I was looking for something other than Stephen King to listen to as my in-the-car audio book, and I came across this: the last book by Michael Crichton. I thought this would tell me if the rest of his work would be worth checking out, but as it turns out, it was finished by Richard Preston, and a lot of the problems I had with this story was the writing style.

First off, this sounds like the first story of a writer with potential: an interesting idea that the writer didn't know how to put into words. This has a lot of words being repeated in the same sentence and it just sounded odd. All in all, it reads more like a movie script someone barely put effort into converting into a novel.

This is a shame, because the actual story is a good idea: take the incredible shrinking man trope, add in some bits of reality ensues, and then throw them in an area with the most dangerous insects known to man.

It starts out promising, with some detective being killed by miniature machines, but it quickly becomes banal when we are introduced to our heroes. They're pretty much cardboard cut-out archetypes, with no real development. There's a romance that comes out of nowhere, and they're killed off so frequently I couldn't care about them. Also, screw that Danny Minot character.

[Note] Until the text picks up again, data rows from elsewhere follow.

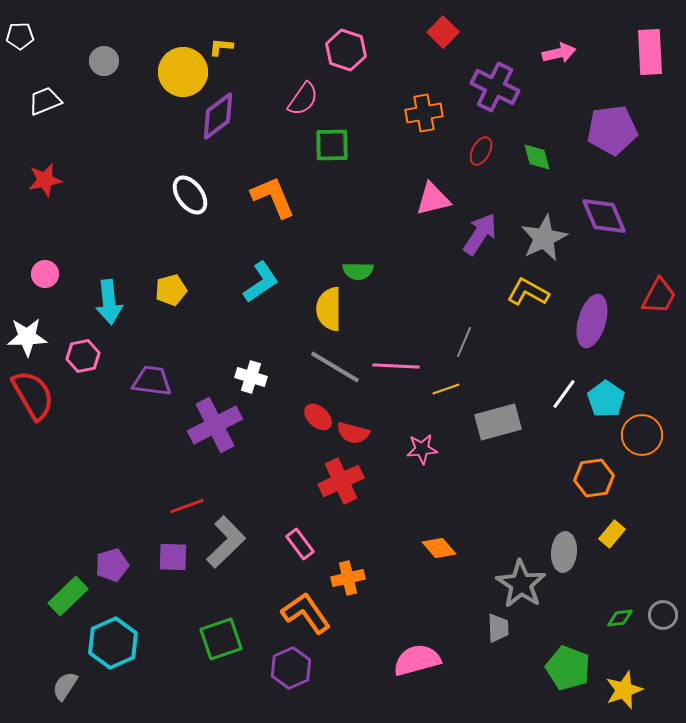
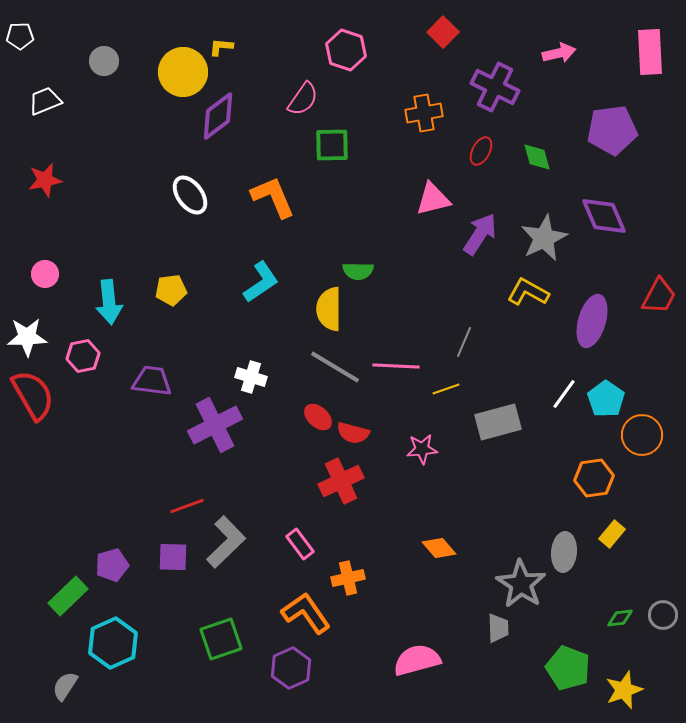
yellow pentagon at (171, 290): rotated 8 degrees clockwise
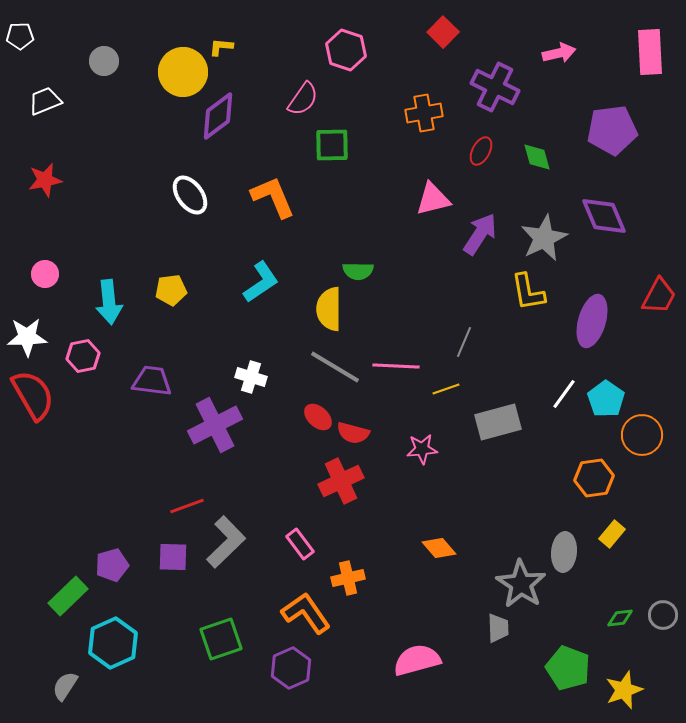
yellow L-shape at (528, 292): rotated 129 degrees counterclockwise
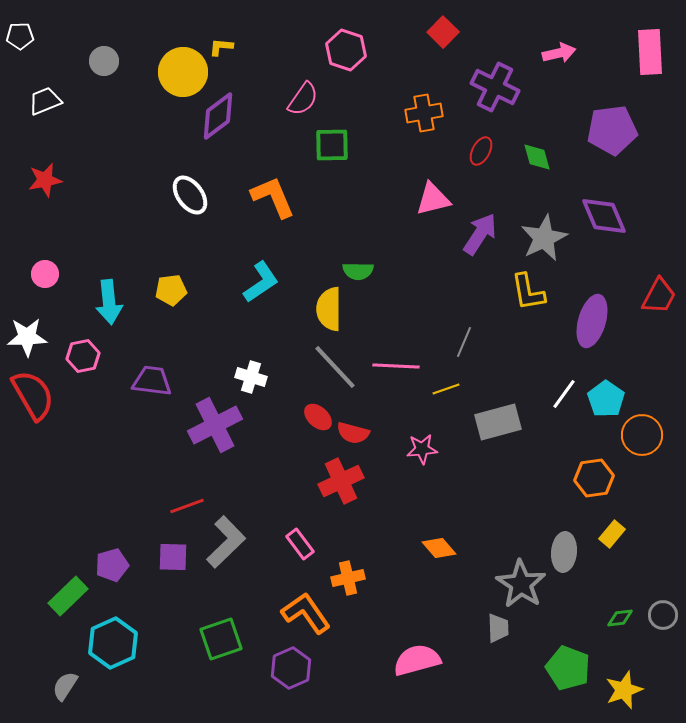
gray line at (335, 367): rotated 16 degrees clockwise
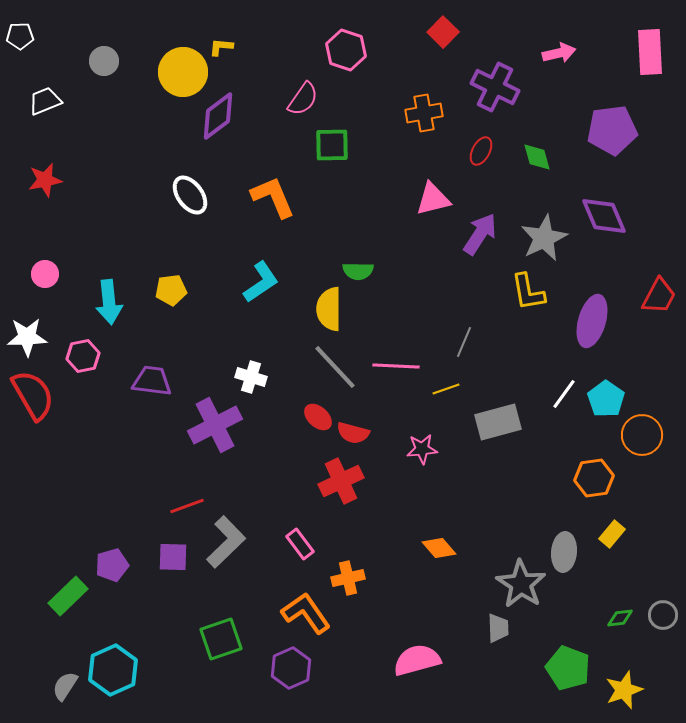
cyan hexagon at (113, 643): moved 27 px down
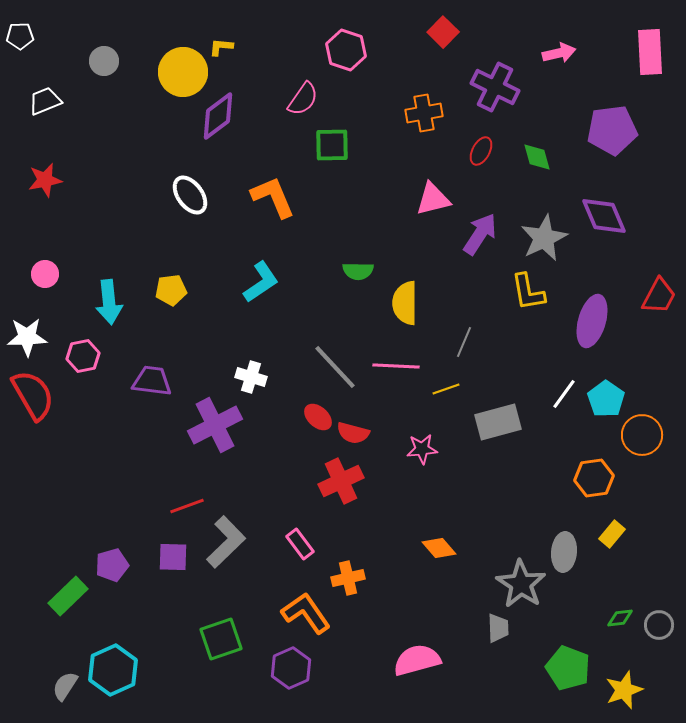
yellow semicircle at (329, 309): moved 76 px right, 6 px up
gray circle at (663, 615): moved 4 px left, 10 px down
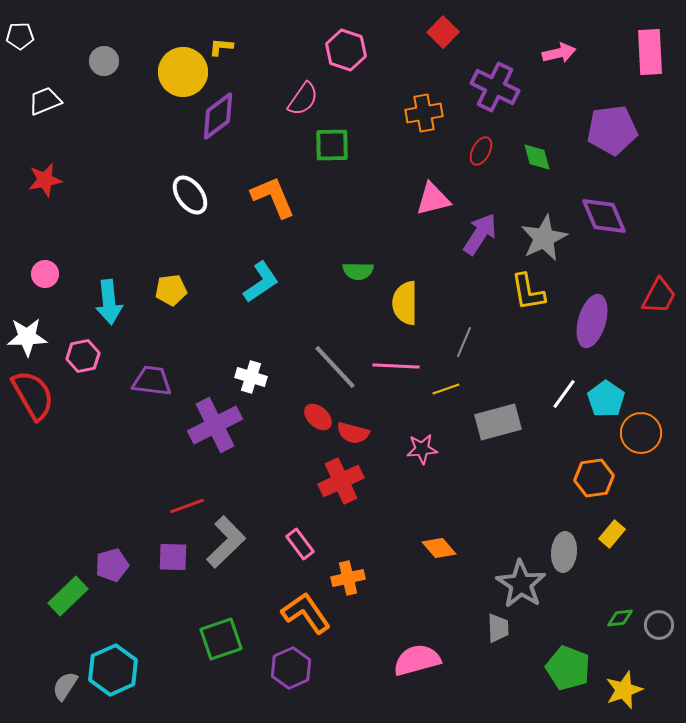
orange circle at (642, 435): moved 1 px left, 2 px up
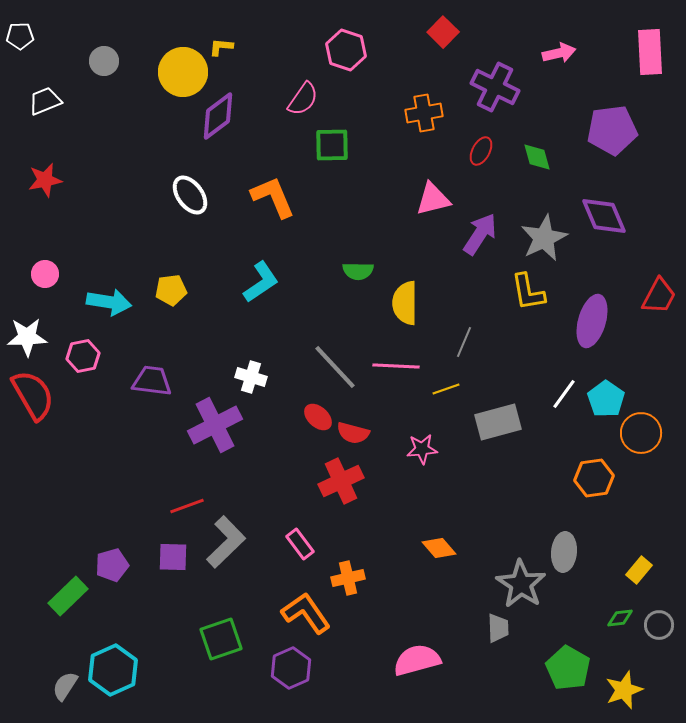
cyan arrow at (109, 302): rotated 75 degrees counterclockwise
yellow rectangle at (612, 534): moved 27 px right, 36 px down
green pentagon at (568, 668): rotated 9 degrees clockwise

I don't know if it was Crichton or Preston, but inserting a character just to mock sciences you don't like is childish.

I think I might have liked this if it were a movie, where the visuals could make up for it. As a book, however, I'd say pass it.

Different Seasons




I might have finished the audiobook of The Running Man first, but this was the first King book I made any real progress on. It's a collection of four novellas written in between knocking out big novels.



Rita Hayworth and the Shawshank Redemption (Hope Springs Eternal): Yeah... seen the movie? Then you've read the novella. Sure, there are some differences (Red is a white Irishman, Tommy lives, there are several wardens and captains instead of just Norton and Hardly) but it was mostly untouched in adaptation.


Apt Pupil (Summer of Corruption) It's funny that out of the three novellas that got movies, the one I liked the most was the least known adaptation. It involves a young boy learning his neighbor is a former Nazi officer and blackmailing him into learning about the Holocaust. And really, I should stop there. Because I cannot summarize this story in a way that does it justice. It simply needs to be read.


I saw the movie during Christmas break. I'm going to review it here since not much changed, but what did made it obvious why the movie isn't well known. Essentially, it had to be toned down, so the psychological nature of it wasn't as effective. Oh well.


The Body (Fall From Innocence): The basis for the movie Stand By Me, it focuses on four boys going on a hike to see a dead boy's corpse. I was left wondering what the point was. I may need to look through it again.


The Breathing Method (Winter of Discontent): Okay.. this was weird. It starts with a man being invited to visit a club that might be an Eldritch Location, then segues into another story about a doctor in the Thirties advising a pregnant woman on her health habits. This is closer to the horror that King usually write, but I still don't get why it was a story in a story.

Yes, I liked Different Seasons, but I think the first half is much better than the second half.